His gift bags were some of the most special gifts I’ve ever received. But not because of the contents. Depending on the selection, you might receive a whimsical calendar from the Mouth and Foot Painting Artists’ Association. More likely though, you’d get a chintzy desk calendar from some bank or a planner with days too small to record your name let alone an appointment. Corncob-shaped corn skewers, pot holders and other kitchen clutter were popular filler items. He’d collect gag objects throughout the year and tchotchkes from various businesses displaying their address and phone number. Just in case you needed to know the name of a good lawyer while combing your hair. You’d probably score rolls of quarters or a two-dollar bill and you’d definitely receive a savings bond, which was his true gift—providing for his family. His big, loving, chaotic family. But what I loved most was his signature on the card. Христос воскрес he’d write, which I believe means Christ is Risen. And though he had 30 tries before he left me, he’d never once managed to spell my name the same. But he put his heart into creating those bags. And that meant more to me than any gift I’d ever receive.

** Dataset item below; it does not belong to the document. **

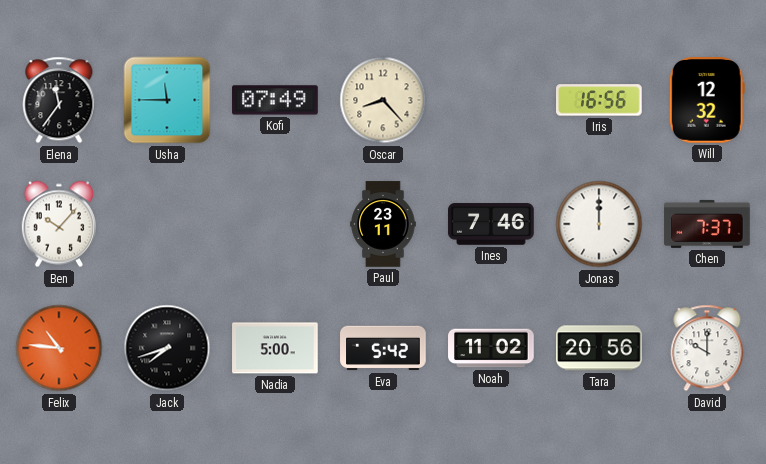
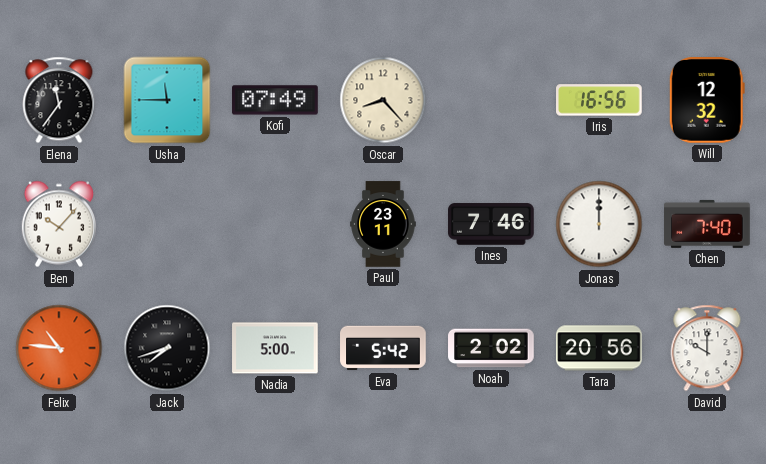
Chen: 7:37 -> 7:40
Noah: 11:02 -> 2:02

In recent years, the festivities have slowed considerably, yet the family has grown. Kids have moved away to make their own families and no longer travel home for the holidays. There are new moms, cousins, and boyfriends; and soon, husbands and great-grandchildren. And a little over two years ago, my Pap Pap enjoyed his last bowl of sauerkraut soup, God bless him. He still ate the stuff as though it were acceptable food.
The one thing that remains is that meal. Sharing that meal each year with my family has stayed with me all through these years. And as predicted, I too developed a taste for the soup, the herring and the pierogies. So much so that when Kristen visited me in San Francisco a few years ago, I sought out the peas, the kraut and the pierogies and put together feast fit for Sedors. I visited the Russian market for halupki and vodka. I made brown broth with sauerkraut and together we dined like children who could eat whatever we wanted, but chose not too. Because it’s about nostalgia—food is. My memories of Christmas are wrapped up in the traditions we cultivated around the table, talking, laughing, smiling knowing smiles. Even the smells are enough to send me through time and space to a era where Santa still existed, family could do no wrong and all was right with the world.